WHAT TO DO: Return copies of the lines below that mention "проводник".

[Data excerpts]
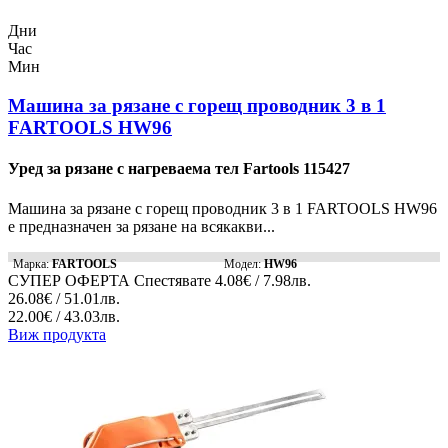
Дни
Час
Мин
Машина за рязане с горещ проводник 3 в 1
FARTOOLS HW96
Уред за рязане с нагреваема тел Fartools 115427
Машина за рязане с горещ проводник 3 в 1 FARTOOLS HW96
е предназначен за рязане на всякакви...
Марка:
FARTOOLS
Модел:
HW96
СУПЕР ОФЕРТА
Спестявате
4.08€ / 7.98лв.
26.08€ / 51.01лв.
22.00€ / 43.03лв.
Виж продукта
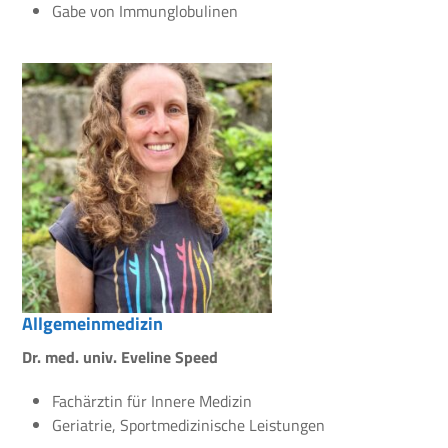
Gabe von Immunglobulinen
Allgemeinmedizin
Dr. med. univ. Eveline Speed
Fachärztin für Innere Medizin
Geriatrie, Sportmedizinische Leistungen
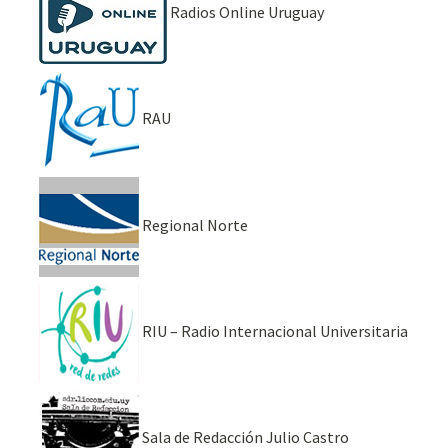
Radios Online Uruguay
RAU
Regional Norte
RIU – Radio Internacional Universitaria
Sala de Redacción Julio Castro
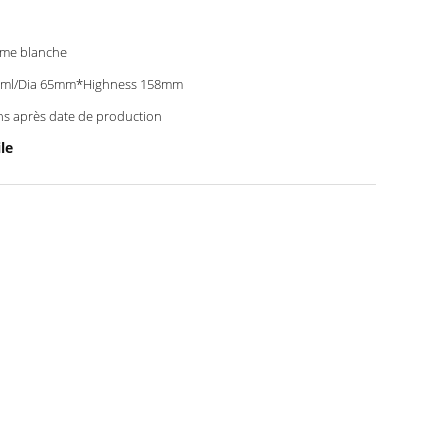
me blanche
0ml/Dia 65mm*Highness 158mm
ns après date de production
le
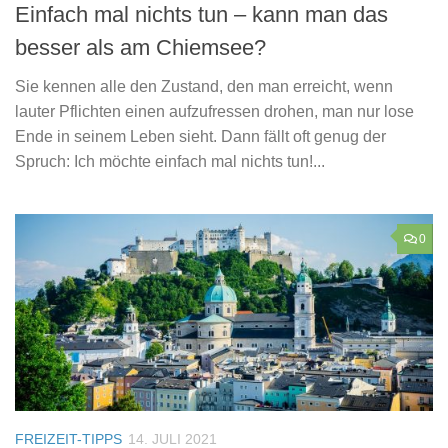
Einfach mal nichts tun – kann man das
besser als am Chiemsee?
Sie kennen alle den Zustand, den man erreicht, wenn
lauter Pflichten einen aufzufressen drohen, man nur lose
Ende in seinem Leben sieht. Dann fällt oft genug der
Spruch: Ich möchte einfach mal nichts tun!...
0
FREIZEIT-TIPPS
14. JULI 2021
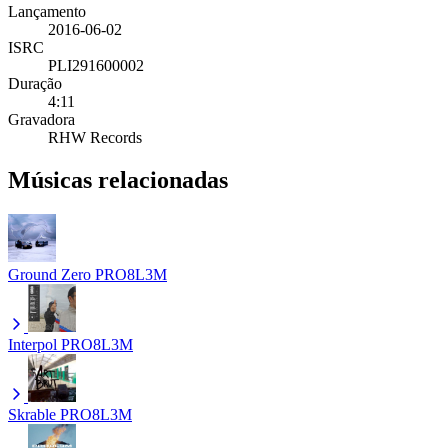
Lançamento
2016-06-02
ISRC
PLI291600002
Duração
4:11
Gravadora
RHW Records
Músicas relacionadas
Ground Zero
PRO8L3M
Interpol
PRO8L3M
Skrable
PRO8L3M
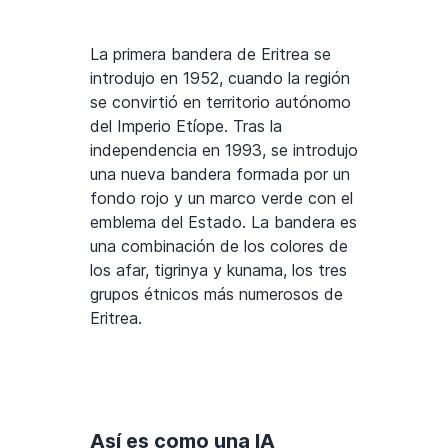
La primera bandera de Eritrea se
introdujo en 1952, cuando la región
se convirtió en territorio autónomo
del Imperio Etíope. Tras la
independencia en 1993, se introdujo
una nueva bandera formada por un
fondo rojo y un marco verde con el
emblema del Estado. La bandera es
una combinación de los colores de
los afar, tigrinya y kunama, los tres
grupos étnicos más numerosos de
Eritrea.
Así es como una IA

RESULT OF THIS TASK:
Машина за рязане с горещ проводник 3 в 1
Машина за рязане с горещ проводник 3 в 1 FARTOOLS HW96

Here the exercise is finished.